[Page-level text extractions]
= = = = = = =

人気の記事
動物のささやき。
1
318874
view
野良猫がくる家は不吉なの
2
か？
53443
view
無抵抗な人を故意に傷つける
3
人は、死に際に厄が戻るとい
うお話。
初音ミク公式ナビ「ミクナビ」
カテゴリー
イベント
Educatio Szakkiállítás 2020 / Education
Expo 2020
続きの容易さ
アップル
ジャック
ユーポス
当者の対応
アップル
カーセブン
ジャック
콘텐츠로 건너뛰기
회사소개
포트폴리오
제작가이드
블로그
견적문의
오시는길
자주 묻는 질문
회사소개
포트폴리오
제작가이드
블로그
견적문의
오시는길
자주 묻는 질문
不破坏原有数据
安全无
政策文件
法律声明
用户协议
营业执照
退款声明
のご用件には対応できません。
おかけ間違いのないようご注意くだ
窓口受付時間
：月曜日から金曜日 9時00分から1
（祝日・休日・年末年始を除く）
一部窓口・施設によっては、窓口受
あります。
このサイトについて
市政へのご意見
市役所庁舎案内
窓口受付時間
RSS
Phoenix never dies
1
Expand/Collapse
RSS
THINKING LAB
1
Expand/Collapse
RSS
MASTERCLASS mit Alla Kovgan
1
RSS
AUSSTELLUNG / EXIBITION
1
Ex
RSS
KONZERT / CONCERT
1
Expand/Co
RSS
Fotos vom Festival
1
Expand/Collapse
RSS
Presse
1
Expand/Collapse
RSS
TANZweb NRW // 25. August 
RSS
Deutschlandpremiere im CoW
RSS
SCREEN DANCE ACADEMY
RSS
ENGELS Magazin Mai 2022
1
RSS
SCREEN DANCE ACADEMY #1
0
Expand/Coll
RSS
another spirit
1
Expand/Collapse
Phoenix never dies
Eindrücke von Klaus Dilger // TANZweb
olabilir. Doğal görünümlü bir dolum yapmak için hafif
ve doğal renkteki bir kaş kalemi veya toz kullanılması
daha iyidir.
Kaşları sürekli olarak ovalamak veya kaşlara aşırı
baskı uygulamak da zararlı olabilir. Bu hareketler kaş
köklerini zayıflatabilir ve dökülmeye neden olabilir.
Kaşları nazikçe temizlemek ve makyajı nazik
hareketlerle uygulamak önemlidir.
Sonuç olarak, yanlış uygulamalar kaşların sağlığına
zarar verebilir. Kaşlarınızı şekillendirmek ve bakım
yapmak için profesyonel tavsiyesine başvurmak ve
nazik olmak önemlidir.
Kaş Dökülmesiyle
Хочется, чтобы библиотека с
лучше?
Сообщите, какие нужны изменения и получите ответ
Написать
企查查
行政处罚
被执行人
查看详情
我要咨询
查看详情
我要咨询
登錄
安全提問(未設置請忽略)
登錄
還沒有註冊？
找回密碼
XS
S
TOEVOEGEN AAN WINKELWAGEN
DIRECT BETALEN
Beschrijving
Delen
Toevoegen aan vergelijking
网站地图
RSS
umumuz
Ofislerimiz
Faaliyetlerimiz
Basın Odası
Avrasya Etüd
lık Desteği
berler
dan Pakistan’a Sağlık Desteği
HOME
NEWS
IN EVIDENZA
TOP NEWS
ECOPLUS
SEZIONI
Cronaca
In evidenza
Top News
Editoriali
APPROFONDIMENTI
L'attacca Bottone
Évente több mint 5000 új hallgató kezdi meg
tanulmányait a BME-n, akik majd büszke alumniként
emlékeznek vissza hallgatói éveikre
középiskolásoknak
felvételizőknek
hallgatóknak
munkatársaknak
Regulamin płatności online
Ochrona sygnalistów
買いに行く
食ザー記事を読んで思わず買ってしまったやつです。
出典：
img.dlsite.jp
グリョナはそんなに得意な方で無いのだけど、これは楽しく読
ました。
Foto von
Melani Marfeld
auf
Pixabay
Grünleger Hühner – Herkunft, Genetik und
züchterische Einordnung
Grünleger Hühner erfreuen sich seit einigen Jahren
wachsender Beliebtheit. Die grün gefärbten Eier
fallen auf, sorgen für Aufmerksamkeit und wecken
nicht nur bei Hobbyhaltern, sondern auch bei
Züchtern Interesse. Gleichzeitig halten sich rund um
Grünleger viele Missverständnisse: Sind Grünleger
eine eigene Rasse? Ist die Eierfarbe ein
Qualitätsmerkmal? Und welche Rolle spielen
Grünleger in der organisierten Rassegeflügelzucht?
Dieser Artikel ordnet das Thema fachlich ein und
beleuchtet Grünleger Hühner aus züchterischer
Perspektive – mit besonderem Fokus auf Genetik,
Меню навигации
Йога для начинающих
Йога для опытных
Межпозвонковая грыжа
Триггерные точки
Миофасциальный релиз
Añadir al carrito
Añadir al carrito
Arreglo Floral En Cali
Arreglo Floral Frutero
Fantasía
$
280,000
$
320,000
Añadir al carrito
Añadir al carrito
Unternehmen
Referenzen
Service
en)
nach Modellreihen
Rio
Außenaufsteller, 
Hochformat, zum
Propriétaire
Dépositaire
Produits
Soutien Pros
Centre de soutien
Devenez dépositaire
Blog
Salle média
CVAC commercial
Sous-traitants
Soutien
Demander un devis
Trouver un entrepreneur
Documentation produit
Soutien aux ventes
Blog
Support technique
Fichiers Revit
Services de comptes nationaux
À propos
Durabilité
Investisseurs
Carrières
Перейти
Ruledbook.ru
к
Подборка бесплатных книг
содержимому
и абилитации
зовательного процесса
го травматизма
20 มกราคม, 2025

= = = = = = =

- [What is required]
Give back all the records exactly as they stand.

- [Answer section]
人気の記事
動物のささやき。
1
318874
view
野良猫がくる家は不吉なの
2
か？
53443
view
無抵抗な人を故意に傷つける
3
人は、死に際に厄が戻るとい
うお話。
初音ミク公式ナビ「ミクナビ」
カテゴリー
イベント
Educatio Szakkiállítás 2020 / Education
Expo 2020
続きの容易さ
アップル
ジャック
ユーポス
当者の対応
アップル
カーセブン
ジャック
콘텐츠로 건너뛰기
회사소개
포트폴리오
제작가이드
블로그
견적문의
오시는길
자주 묻는 질문
회사소개
포트폴리오
제작가이드
블로그
견적문의
오시는길
자주 묻는 질문
不破坏原有数据
安全无
政策文件
法律声明
用户协议
营业执照
退款声明
のご用件には対応できません。
おかけ間違いのないようご注意くだ
窓口受付時間
：月曜日から金曜日 9時00分から1
（祝日・休日・年末年始を除く）
一部窓口・施設によっては、窓口受
あります。
このサイトについて
市政へのご意見
市役所庁舎案内
窓口受付時間
RSS
Phoenix never dies
1
Expand/Collapse
RSS
THINKING LAB
1
Expand/Collapse
RSS
MASTERCLASS mit Alla Kovgan
1
RSS
AUSSTELLUNG / EXIBITION
1
Ex
RSS
KONZERT / CONCERT
1
Expand/Co
RSS
Fotos vom Festival
1
Expand/Collapse
RSS
Presse
1
Expand/Collapse
RSS
TANZweb NRW // 25. August 
RSS
Deutschlandpremiere im CoW
RSS
SCREEN DANCE ACADEMY
RSS
ENGELS Magazin Mai 2022
1
RSS
SCREEN DANCE ACADEMY #1
0
Expand/Coll
RSS
another spirit
1
Expand/Collapse
Phoenix never dies
Eindrücke von Klaus Dilger // TANZweb
olabilir. Doğal görünümlü bir dolum yapmak için hafif
ve doğal renkteki bir kaş kalemi veya toz kullanılması
daha iyidir.
Kaşları sürekli olarak ovalamak veya kaşlara aşırı
baskı uygulamak da zararlı olabilir. Bu hareketler kaş
köklerini zayıflatabilir ve dökülmeye neden olabilir.
Kaşları nazikçe temizlemek ve makyajı nazik
hareketlerle uygulamak önemlidir.
Sonuç olarak, yanlış uygulamalar kaşların sağlığına
zarar verebilir. Kaşlarınızı şekillendirmek ve bakım
yapmak için profesyonel tavsiyesine başvurmak ve
nazik olmak önemlidir.
Kaş Dökülmesiyle
Хочется, чтобы библиотека с
лучше?
Сообщите, какие нужны изменения и получите ответ
Написать
企查查
行政处罚
被执行人
查看详情
我要咨询
查看详情
我要咨询
登錄
安全提問(未設置請忽略)
登錄
還沒有註冊？
找回密碼
XS
S
TOEVOEGEN AAN WINKELWAGEN
DIRECT BETALEN
Beschrijving
Delen
Toevoegen aan vergelijking
网站地图
RSS
umumuz
Ofislerimiz
Faaliyetlerimiz
Basın Odası
Avrasya Etüd
lık Desteği
berler
dan Pakistan’a Sağlık Desteği
HOME
NEWS
IN EVIDENZA
TOP NEWS
ECOPLUS
SEZIONI
Cronaca
In evidenza
Top News
Editoriali
APPROFONDIMENTI
L'attacca Bottone
Évente több mint 5000 új hallgató kezdi meg
tanulmányait a BME-n, akik majd büszke alumniként
emlékeznek vissza hallgatói éveikre
középiskolásoknak
felvételizőknek
hallgatóknak
munkatársaknak
Regulamin płatności online
Ochrona sygnalistów
買いに行く
食ザー記事を読んで思わず買ってしまったやつです。
出典：
img.dlsite.jp
グリョナはそんなに得意な方で無いのだけど、これは楽しく読
ました。
Foto von
Melani Marfeld
auf
Pixabay
Grünleger Hühner – Herkunft, Genetik und
züchterische Einordnung
Grünleger Hühner erfreuen sich seit einigen Jahren
wachsender Beliebtheit. Die grün gefärbten Eier
fallen auf, sorgen für Aufmerksamkeit und wecken
nicht nur bei Hobbyhaltern, sondern auch bei
Züchtern Interesse. Gleichzeitig halten sich rund um
Grünleger viele Missverständnisse: Sind Grünleger
eine eigene Rasse? Ist die Eierfarbe ein
Qualitätsmerkmal? Und welche Rolle spielen
Grünleger in der organisierten Rassegeflügelzucht?
Dieser Artikel ordnet das Thema fachlich ein und
beleuchtet Grünleger Hühner aus züchterischer
Perspektive – mit besonderem Fokus auf Genetik,
Меню навигации
Йога для начинающих
Йога для опытных
Межпозвонковая грыжа
Триггерные точки
Миофасциальный релиз
Añadir al carrito
Añadir al carrito
Arreglo Floral En Cali
Arreglo Floral Frutero
Fantasía
$
280,000
$
320,000
Añadir al carrito
Añadir al carrito
Unternehmen
Referenzen
Service
en)
nach Modellreihen
Rio
Außenaufsteller, 
Hochformat, zum
Propriétaire
Dépositaire
Produits
Soutien Pros
Centre de soutien
Devenez dépositaire
Blog
Salle média
CVAC commercial
Sous-traitants
Soutien
Demander un devis
Trouver un entrepreneur
Documentation produit
Soutien aux ventes
Blog
Support technique
Fichiers Revit
Services de comptes nationaux
À propos
Durabilité
Investisseurs
Carrières
Перейти
Ruledbook.ru
к
Подборка бесплатных книг
содержимому
и абилитации
зовательного процесса
го травматизма
20 มกราคม, 2025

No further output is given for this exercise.